# [Rented] Woodstone Massanutten, Virginia, 7/26-8/2, 6 ppl.



## madex (Jun 12, 2014)

Gold Crown, Woodstone Meadows @ Massanutten Resort, VA, in the Shenandoah mountains!

Unit 84N (upper level)  $650/week 
Sat, July 26-Aug. 2 

Beautiful view of the Golf course and water fountain.
2 Bedrooms (1 King size), 2 Twin-size beds; Queen sofabed in Living Room.
2 Bathrooms (one with whirlpool), L/R, D/R, W/D, BBQ Grill on private deck
Partial kitchen (no stove); otherwise fully equipped (hot plate,microwave, coffee maker, large fridge, etc.)

* * * * * * * * 

If you have a larger group, we may also offer 
Unit 84Y (lower level)  $700/week 

Same view, same dates.  Has a full kitchen, same amenities (2BR/ 2 Bathrooms, 6 ppl), NO BBQ Grill on private deck (there are BBQ grills in designated areas nearby the units).
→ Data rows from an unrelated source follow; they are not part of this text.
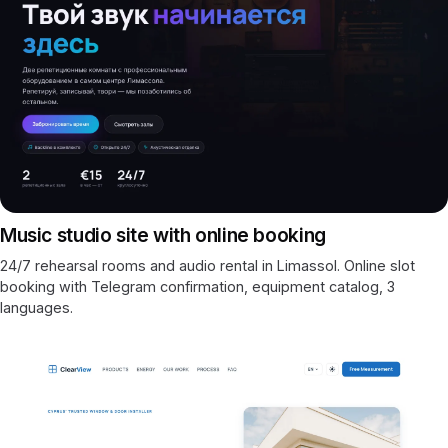
Music studio site with online booking
24/7 rehearsal rooms and audio rental in Limassol. Online slot
booking with Telegram confirmation, equipment catalog, 3
languages.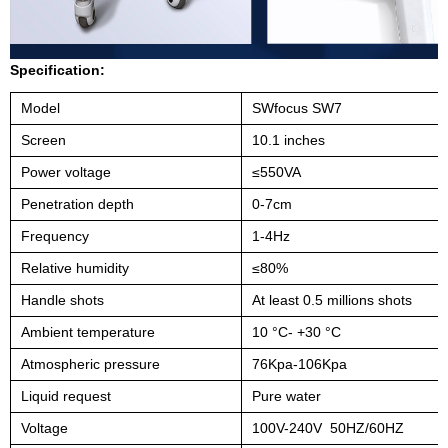
Specification:
Model
SWfocus SW7
Screen
10.1 inches
Power voltage
≤550VA
Penetration depth
0-7cm
Frequency
1-4Hz
Relative humidity
≤80%
Handle shots
At least 0.5 millions shots
Ambient temperature
10 °C- +30 °C
Atmospheric pressure
76Kpa-106Kpa
Liquid request
Pure water
Voltage
100V-240V
50HZ/60HZ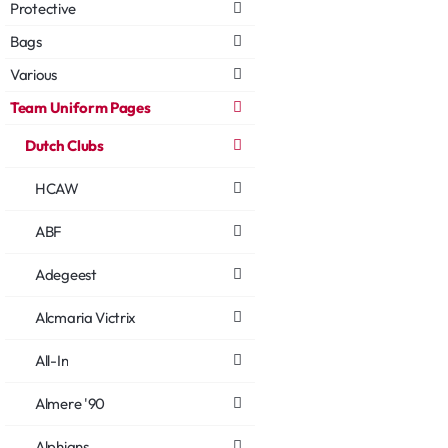
Protective
Bags
Various
Team Uniform Pages
Dutch Clubs
HCAW
ABF
Adegeest
Alcmaria Victrix
All-In
Almere '90
Alphians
We have previously rented our Timeshare through TUG to members, with no problems.  We will accept full payment in Check or PayPal (We are PayPal verified, please ADD $15 for PayPal processing fee).

Unit 84 in map:
http://www.massresort.com/unit-maps.html (Woodstone map, unit 84)

http://www.massresort.com/v.php?pg=128 (Woodstone Meadows pictures)


Thank you for reading!


----------



## madex (Jul 8, 2014)

bump bump  Reduced!

Lower Level Unit, 84Y,  (with Full Kitchen) for $550  (plus paypal fee).   
Note: (sorry, not rented by days, but whole week).


----------



## madex (Jul 17, 2014)

Bump bump. Still available!


----------



## madex (Jul 20, 2014)

*Rented*

Unit has been rented.  Thanks.


----------